Polyol A, zinc hexacyanocobaltate Molecular weight 500 containing catalyst residue (Zn 35 ppm, Co 18 ppm)
Polyoxypropylene triol polyol B having a molecular weight of 700 containing zinc hexacyanocobaltate catalyst residue (Zn 60 ppm, Co 31 ppm)
Polyoxypropylene triol of 0 Polyol C Zinc hexacyanocobaltate Molecular weight 900 containing catalyst residue (Zn80ppm, Co39ppm)
0 Polyoxypropylene triol Example 1 25 g of BF ₃ (20% tetrahydrofuran solution) was added to 1000 g of polyol A, and the solution was removed at 90 ° C. and 20 Torr for 1 hour. Then, 300 g of ethylene oxide was introduced and the reaction was carried out at 100 ° C. for 3 hours. Was done.

After the reaction, the catalyst residue and the acid residue were treated with an adsorbent (synthetic magnesium silicate) and then filtered to obtain a transparent polyol. The property values of the obtained polyol are as follows.

Comparative Example 1 Potassium hydroxide (48% aqueous solution) 11
g was added, and then an EO addition reaction was performed in the same manner as in Example 1. In the dehydration operation, the water content could not be reduced below 0.3%. Further, a white precipitate was observed in the obtained polyol.

Example 2 20 g of AlCl ₃ (30% tetrahydrofuran solution) was added to 1000 g of polyol B, the solvent was removed at 80 ° C. and 20 Torr for 1 hour, and twice the amount of n-hexane was added to the reaction product to 150 ° C. , 3Hr, after the treatment, the supernatant was separated.
-The hexane was separated by distillation to recover the polyether.

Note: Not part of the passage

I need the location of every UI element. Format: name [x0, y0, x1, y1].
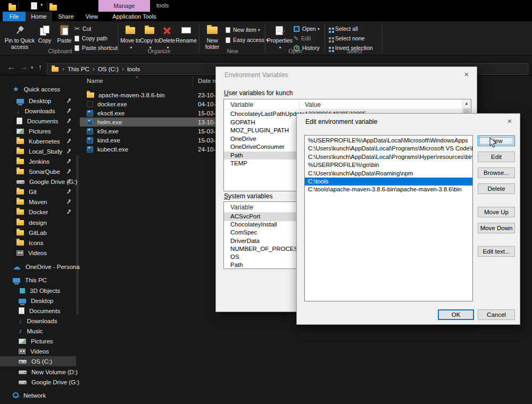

Comparative Example 2 Polyol B 1000 g was added to potassium hydroxide (48% aqueous solution) 12
g, and the same processing as in Example 2 was performed. The water content could not be reduced to less than 0.4% by the dehydration operation.

Also, slight turbidity was observed in the obtained polyol.

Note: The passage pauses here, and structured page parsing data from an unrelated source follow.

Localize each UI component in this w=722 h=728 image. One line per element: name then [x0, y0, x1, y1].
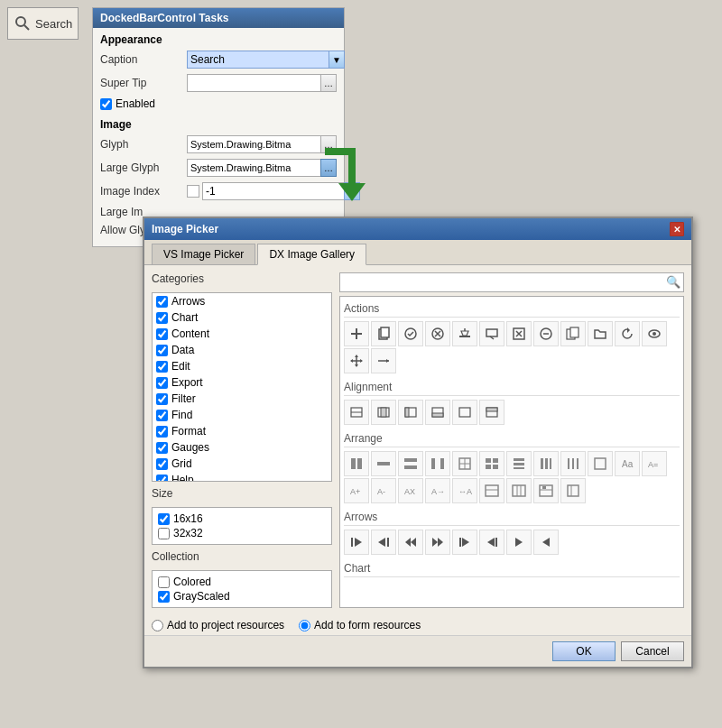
icon-pin[interactable] — [371, 348, 396, 373]
cat-export-checkbox[interactable] — [156, 377, 168, 389]
icon-area[interactable]: Actions — [339, 296, 684, 608]
icon-arrange-3[interactable] — [398, 451, 423, 476]
icon-eye[interactable] — [642, 321, 667, 346]
svg-marker-93 — [432, 538, 438, 547]
icon-refresh[interactable] — [615, 321, 640, 346]
collection-colored-checkbox[interactable] — [158, 576, 170, 588]
size-16x16-checkbox[interactable] — [158, 513, 170, 525]
icon-arrow-play[interactable] — [506, 530, 532, 555]
cat-arrows-checkbox[interactable] — [156, 296, 168, 308]
icon-page-copy[interactable] — [560, 321, 586, 346]
icon-arrow-back[interactable] — [533, 530, 559, 555]
icon-arrange-10[interactable] — [588, 451, 613, 476]
icon-arrange-13[interactable]: A+ — [344, 478, 369, 503]
icon-copy[interactable] — [371, 321, 396, 346]
cancel-button[interactable]: Cancel — [621, 641, 684, 661]
categories-list[interactable]: Arrows Chart Content Data Edit — [152, 292, 332, 482]
icon-arrange-19[interactable] — [506, 478, 532, 503]
cat-filter-checkbox[interactable] — [156, 393, 168, 405]
supertip-browse-btn[interactable]: … — [320, 74, 337, 92]
ok-button[interactable]: OK — [552, 641, 616, 661]
icon-move[interactable] — [344, 348, 369, 373]
cat-help-checkbox[interactable] — [156, 475, 168, 483]
image-index-row: Image Index ▼ — [93, 180, 344, 203]
dialog-close-button[interactable]: ✕ — [670, 222, 684, 236]
icon-search-icon: 🔍 — [666, 275, 680, 289]
alignment-icon-grid — [344, 400, 680, 425]
enabled-checkbox[interactable] — [100, 98, 112, 110]
icon-folder[interactable] — [588, 321, 613, 346]
icon-arrange-4[interactable] — [425, 451, 450, 476]
icon-align-right[interactable] — [398, 400, 423, 425]
icon-arrange-6[interactable] — [479, 451, 504, 476]
icon-arrange-5[interactable] — [452, 451, 477, 476]
icon-arrange-16[interactable]: A→ — [425, 478, 450, 503]
icon-align-bottom[interactable] — [479, 400, 504, 425]
cat-content-checkbox[interactable] — [156, 328, 168, 340]
collection-grayscaled-checkbox[interactable] — [158, 591, 170, 603]
icon-arrow-next[interactable] — [479, 530, 504, 555]
radio-project-resources: Add to project resources — [152, 619, 284, 631]
cat-find-checkbox[interactable] — [156, 410, 168, 421]
icon-minus[interactable] — [533, 321, 559, 346]
cat-edit-checkbox[interactable] — [156, 361, 168, 373]
icon-arrange-1[interactable] — [344, 451, 369, 476]
svg-text:AX: AX — [404, 487, 415, 496]
cat-data-checkbox[interactable] — [156, 345, 168, 356]
cat-export-label: Export — [171, 376, 203, 389]
icon-arrange-11[interactable]: Aa — [615, 451, 640, 476]
icon-align-center[interactable] — [371, 400, 396, 425]
svg-rect-42 — [459, 408, 470, 417]
svg-rect-60 — [514, 463, 524, 465]
icon-align-top[interactable] — [425, 400, 450, 425]
tab-vs-image-picker[interactable]: VS Image Picker — [152, 244, 255, 264]
icon-cancel[interactable] — [425, 321, 450, 346]
icon-arrow-last[interactable] — [371, 530, 396, 555]
icon-arrow-next-fast[interactable] — [398, 530, 423, 555]
caption-dropdown-btn[interactable]: ▼ — [329, 51, 345, 69]
icon-arrange-7[interactable] — [506, 451, 532, 476]
icon-arrange-21[interactable] — [560, 478, 586, 503]
icon-align-left[interactable] — [344, 400, 369, 425]
cat-gauges-checkbox[interactable] — [156, 442, 168, 454]
caption-label: Caption — [100, 53, 181, 66]
caption-input[interactable] — [187, 51, 329, 69]
glyph-input[interactable] — [187, 135, 320, 153]
svg-rect-45 — [351, 458, 356, 469]
icon-arrange-2[interactable] — [371, 451, 396, 476]
icon-arrange-9[interactable] — [560, 451, 586, 476]
cat-chart-checkbox[interactable] — [156, 312, 168, 324]
icon-align-middle[interactable] — [452, 400, 477, 425]
svg-rect-68 — [595, 458, 606, 469]
cat-grid-checkbox[interactable] — [156, 458, 168, 470]
icon-check[interactable] — [398, 321, 423, 346]
icon-arrange-14[interactable]: A- — [371, 478, 396, 503]
radio-project-resources-input[interactable] — [152, 620, 163, 631]
icon-arrow-prev[interactable] — [452, 530, 477, 555]
size-32x32-checkbox[interactable] — [158, 528, 170, 539]
svg-rect-41 — [432, 413, 443, 417]
icon-add[interactable] — [344, 321, 369, 346]
icon-arrange-15[interactable]: AX — [398, 478, 423, 503]
icon-arrange-18[interactable] — [479, 478, 504, 503]
svg-point-25 — [653, 332, 656, 336]
tab-dx-image-gallery[interactable]: DX Image Gallery — [257, 244, 366, 265]
icon-arrange-20[interactable] — [533, 478, 559, 503]
icon-display[interactable] — [479, 321, 504, 346]
icon-edit[interactable] — [452, 321, 477, 346]
icon-x-box[interactable] — [506, 321, 532, 346]
icon-arrow-first[interactable] — [344, 530, 369, 555]
supertip-label: Super Tip — [100, 77, 181, 89]
supertip-input[interactable] — [187, 74, 320, 92]
svg-marker-90 — [405, 538, 411, 547]
icon-arrange-12[interactable]: A= — [642, 451, 667, 476]
icon-arrange-17[interactable]: ↔A — [452, 478, 477, 503]
radio-form-resources-input[interactable] — [299, 620, 310, 631]
icon-arrow-prev-fast[interactable] — [425, 530, 450, 555]
cat-filter: Filter — [153, 391, 331, 407]
large-glyph-input[interactable] — [187, 159, 320, 177]
icon-arrange-8[interactable] — [533, 451, 559, 476]
cat-format-checkbox[interactable] — [156, 426, 168, 438]
icon-search-input[interactable] — [339, 272, 684, 292]
svg-rect-46 — [357, 458, 362, 469]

Example 3 FeCl ₃ (20% methanol solution) 1 in 1000 g of polyol C
2 g was added, the methanol removal reaction was performed at 90 ° C. and 10 Torr for 1 hour, and then 100 g of ethylene oxide was introduced.
Allowed to react for hours.

The reaction product after the tetrahydrofuran 500 g, the H ₂ O 1
After the addition of 00 g, the solution was passed through a cation exchange resin and an anion exchange resin, and finally, tetrahydrofuran and H ₂ O were removed by heating and under vacuum to obtain a transparent product.

Comparative Example 3 Sodium metal (dispersed in mineral oil) was added to polyether C, and a reaction was carried out in the same manner.

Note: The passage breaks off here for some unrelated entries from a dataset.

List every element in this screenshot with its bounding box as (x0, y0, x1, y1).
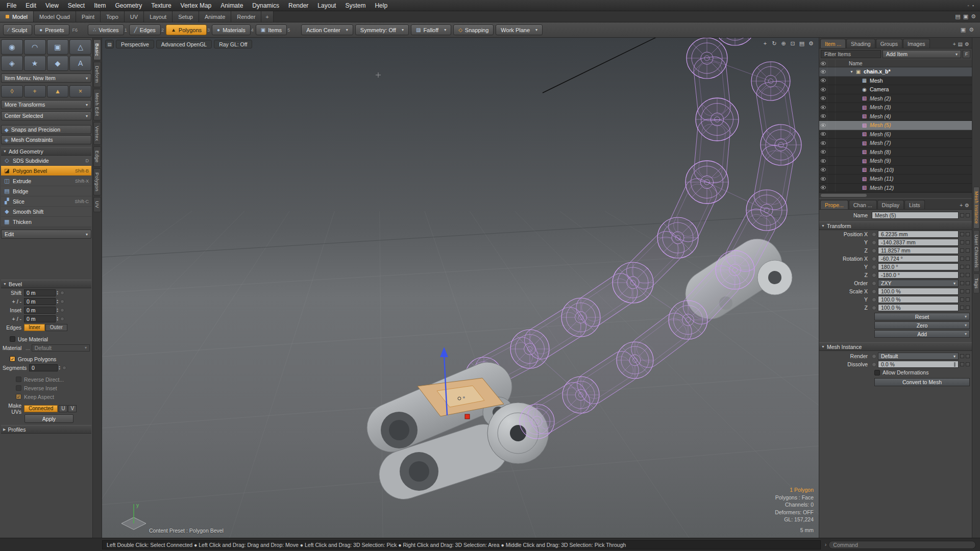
mini-button[interactable] (966, 297, 970, 302)
more-transforms-dropdown[interactable]: More Transforms▾ (1, 100, 91, 109)
split-layout-icon[interactable]: ▤ (955, 13, 960, 20)
envelope-icon[interactable] (872, 232, 876, 237)
transform-tool-icon[interactable]: ◊ (1, 85, 23, 97)
viewport-3d[interactable]: y ▤ PerspectiveAdvanced OpenGLRay GL: Of… (102, 38, 819, 538)
symmetry-dropdown[interactable]: Symmetry: Off (355, 24, 409, 35)
viewport-mode-tab[interactable]: Perspective (116, 40, 154, 48)
channel-value-field[interactable]: -60.724 °▾ (878, 255, 959, 262)
sculpt-tool-icon[interactable]: △ (69, 39, 91, 55)
transform-tool-icon[interactable]: + (24, 85, 46, 97)
envelope-icon[interactable] (60, 317, 64, 321)
item-row[interactable]: ▼ ▣ chain.x_b* (819, 67, 972, 77)
properties-tab[interactable]: Lists (904, 200, 925, 209)
geometry-tool[interactable]: ◪ Polygon Bevel Shift-B (1, 166, 91, 176)
edges-outer-toggle[interactable]: Outer (45, 324, 67, 331)
eye-icon[interactable] (821, 88, 826, 91)
envelope-icon[interactable] (60, 308, 64, 312)
sculpt-tool-icon[interactable]: ★ (24, 56, 46, 71)
snapping-button[interactable]: ◇Snapping (453, 24, 494, 35)
mini-button[interactable] (960, 362, 964, 366)
mini-button[interactable] (960, 248, 964, 253)
viewport-nav-icon[interactable]: ↻ (771, 40, 778, 47)
mini-button[interactable] (960, 257, 964, 261)
work-plane-dropdown[interactable]: Work Plane (496, 24, 543, 35)
layout-tab[interactable]: Render (231, 11, 261, 22)
tool-category-tab[interactable]: Deform (93, 62, 101, 87)
gear-icon[interactable]: ⚙ (965, 41, 969, 47)
form-tab[interactable]: Tags (973, 273, 979, 293)
item-menu-dropdown[interactable]: Item Menu: New Item▾ (1, 73, 91, 83)
make-uvs-connected-button[interactable]: Connected (24, 405, 58, 412)
menu-item[interactable]: Edit (21, 0, 41, 11)
properties-tab[interactable]: Chan ... (849, 200, 877, 209)
mini-button[interactable] (966, 257, 970, 261)
viewport-nav-icon[interactable]: ▤ (798, 40, 805, 47)
menu-item[interactable]: View (41, 0, 63, 11)
mini-button[interactable] (960, 306, 964, 310)
envelope-icon[interactable] (872, 281, 876, 286)
eye-icon[interactable] (821, 106, 826, 109)
sculpt-tool-icon[interactable]: ◈ (1, 56, 23, 71)
dissolve-field[interactable]: 0.0 % (878, 361, 959, 368)
eye-icon[interactable] (821, 177, 826, 181)
mini-button[interactable] (966, 362, 970, 366)
tool-category-tab[interactable]: Edge (93, 146, 101, 167)
spinner-icon[interactable]: ▴▾ (57, 308, 58, 313)
item-list-tab[interactable]: Shading (846, 39, 875, 48)
mini-button[interactable] (960, 289, 964, 293)
tool-category-tab[interactable]: Basic (93, 39, 101, 60)
sculpt-tool-icon[interactable]: ◆ (47, 56, 69, 71)
sculpt-tool-icon[interactable]: ◉ (1, 39, 23, 55)
horizontal-scrollbar[interactable] (819, 192, 972, 198)
command-expand-icon[interactable]: › (825, 542, 826, 547)
falloff-dropdown[interactable]: ▨Falloff (411, 24, 451, 35)
layout-tab[interactable]: Animate (199, 11, 231, 22)
layout-icon[interactable]: ▣ (961, 27, 966, 33)
presets-button[interactable]: ●Presets (34, 24, 69, 35)
selection-mode-button[interactable]: ╱ Edges (129, 24, 161, 35)
spinner-icon[interactable]: ▴▾ (59, 365, 60, 370)
scrollbar-thumb[interactable] (821, 194, 867, 197)
envelope-icon[interactable] (872, 265, 876, 269)
layout-tab[interactable]: Layout (144, 11, 173, 22)
mini-button[interactable] (966, 281, 970, 285)
eye-icon[interactable] (821, 159, 826, 163)
segments-field[interactable]: 0 (29, 364, 58, 371)
viewport-menu-icon[interactable]: ▤ (105, 40, 114, 48)
mini-button[interactable] (966, 354, 970, 358)
pin-icon[interactable]: ▫ (968, 3, 969, 8)
properties-tab[interactable]: Display (877, 200, 904, 209)
mini-button[interactable] (966, 273, 970, 277)
mini-button[interactable] (960, 213, 964, 217)
mini-button[interactable] (960, 240, 964, 244)
sculpt-tool-icon[interactable]: ◠ (24, 39, 46, 55)
mini-button[interactable] (966, 248, 970, 253)
snaps-precision-button[interactable]: ◆Snaps and Precision (1, 125, 91, 134)
item-row[interactable]: ▧ Mesh (12) (819, 184, 972, 193)
form-tab[interactable]: Mesh Instance (973, 187, 979, 229)
envelope-icon[interactable] (872, 362, 876, 367)
item-row[interactable]: ▧ Mesh (11) (819, 174, 972, 184)
action-center-dropdown[interactable]: Action Center (301, 24, 353, 35)
channel-value-field[interactable]: ZXY▾ (878, 280, 959, 287)
window-layout-icon[interactable]: ▪ (972, 3, 974, 8)
envelope-icon[interactable] (872, 248, 876, 253)
item-row[interactable]: ▧ Mesh (8) (819, 148, 972, 157)
mini-button[interactable] (960, 265, 964, 269)
item-row[interactable]: ▧ Mesh (4) (819, 112, 972, 121)
spinner-icon[interactable]: ▴▾ (57, 290, 58, 295)
geometry-tool[interactable]: ▦ Thicken (1, 217, 91, 227)
envelope-icon[interactable] (872, 354, 876, 359)
menu-item[interactable]: Layout (313, 0, 340, 11)
item-row[interactable]: ▧ Mesh (10) (819, 166, 972, 175)
envelope-icon[interactable] (872, 273, 876, 278)
allow-deformations-checkbox[interactable] (874, 370, 880, 375)
envelope-icon[interactable] (872, 297, 876, 302)
form-tab[interactable]: User Channels (973, 230, 979, 272)
mini-button[interactable] (960, 232, 964, 236)
bevel-section-header[interactable]: ▼Bevel (1, 280, 91, 288)
channel-value-field[interactable]: -180.0 °▾ (878, 271, 959, 279)
mesh-instance-section-header[interactable]: ▼Mesh Instance (819, 342, 972, 351)
geometry-tool[interactable]: ▤ Bridge (1, 186, 91, 196)
channel-value-field[interactable]: 11.8257 mm▾ (878, 247, 959, 254)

 Coloring and turbidity were observed in the obtained polyol.

[Effect of the Invention] Polyethers containing the above-mentioned catalyst obtained by subjecting a monoepoxide having 3 or more carbon atoms to a ring-opening reaction with an initiator using a double metal cyanide complex as a catalyst are formed from a Lewis acid or a solution thereof. By treating with a treating agent to deactivate the catalyst and then removing the deactivated catalyst component and treating agent component by purification, the catalyst component and treating agent component are completely removed from the polyethers. It was also found that after treatment with a treating agent comprising a Lewis acid or a solution thereof, ethylene oxide was added to the terminals of polyethers by subjecting ethylene oxide to a ring opening reaction.

Claims (2)

(57) [Claims] 1. A treating agent comprising a Lewis acid or a solution thereof containing a polyether containing the catalyst obtained by subjecting an initiator to a ring opening reaction of a monoepoxide having 3 or more carbon atoms in the presence of a double metal cyanide complex catalyst. Wherein the catalyst component and the treating agent component are removed from the polyethers. 2. A polyether containing the above catalyst obtained by subjecting an initiator to a ring-opening reaction of a monoepoxide having 3 or more carbon atoms in the presence of a double metal cyanide complex catalyst,
The catalyst is deactivated by treating with a treating agent comprising a Lewis acid or a solution thereof, and then the above polyether is used as an initiator, and ethylene oxide is subjected to a ring-opening reaction, and then deactivated from the obtained polyether. A method for producing polyethers, comprising removing the above-mentioned catalyst component and treating agent component.